Robert Herlin, President and Chief Executive Officer, commented, "Over the last six months we have made significant progress in our transition from a primary focus on project development to generating production and earnings. In late 2007, we commenced an $8.5 million, ten well drilling program in the Giddings Field in Central Texas as a part of our Bypassed Primary Resource initiative. We have drilled one well, which is currently being equipped for production, and just completed drilling on our second well. We are pleased with the results to date and expect to report on overall drilling operations in April.

"During the last quarter, we continued to build our staff and infrastructure in preparation for this drilling program, and our operating expenses should decline as a percentage of revenues as our expected production ramps up.

"At December 31, 2007, Evolution had approximately $21.1 million in working capital and remained debt free," added Mr. Herlin. "During the last six months we expended approximately $5.9 million of our working capital on oil and gas leases and development costs. We now have over 24,000 gross and net acres leased to support our projects in Texas and our gas shale projects in the Mid-continent region, and we increased our proved reserves by 49% since June 30, 2007 through the addition of 805,000 net BOE in the Giddings Field. Our leasing activity to date includes 13,000 gross and net acres in our gas shale program with commitments or active negotiations for the balance of our targeted net 25,000 acres."

We sold 3,617 thousand cubic feet ("Mcf") of our natural gas production at an average price of $6.49 per Mcf in fiscal 2Q/08 associated with a well being prepared for re-entry in the Giddings Field, and a total of 7,315 barrels of oil production at an average price of $86.01 per barrel. Combined, we sold 7,918 BOE at an average price of $82.43. For the second quarter of fiscal year 2007 we sold 6,080 Bbls of oil at an average price of $70.14 per barrel and no gas. Volumes in the current period were higher due to the sale of excess oil inventory in our Tullos Field and the pre-drilling production from the Giddings Field re-entry operations.

Lease operating expenses (including production severance taxes) of $381,851 were approximately 18% higher than fiscal 2Q/07, primarily reflecting increased production over the prior year. On a BOE basis, lease operating expenses declined 13% to $46.39 in fiscal 2Q/08 as compared to $53.14 in fiscal 2Q/07.

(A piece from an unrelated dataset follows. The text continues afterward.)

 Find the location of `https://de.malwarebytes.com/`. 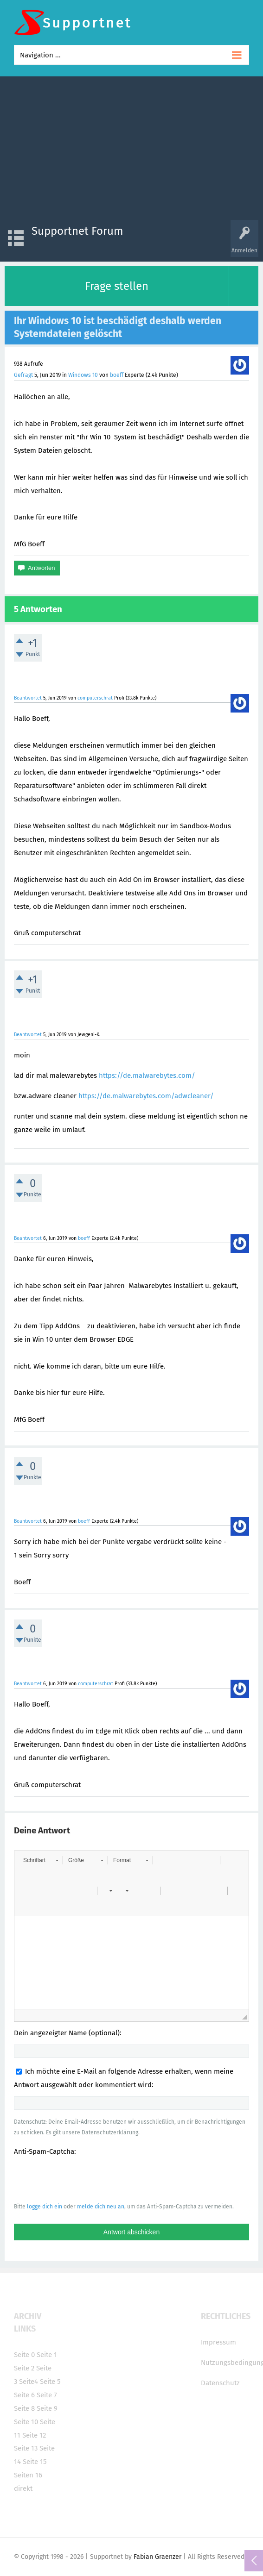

General and administrative expenses were approximately $1.5 million for fiscal 2Q/08 as compared to approximately $1.0 million in fiscal 2Q/07. Higher overall compensation expenses due to a change in bonus accruals and new staff to support the drilling program, higher legal costs associated with new proxy disclosure requirements and similar filings, and an increase in franchise tax owed to the State of Texas accounted for most of the increase. Non-cash stock compensation expense was $441,564 in fiscal 2Q/08 as compared to $371,604 for fiscal 2Q/07.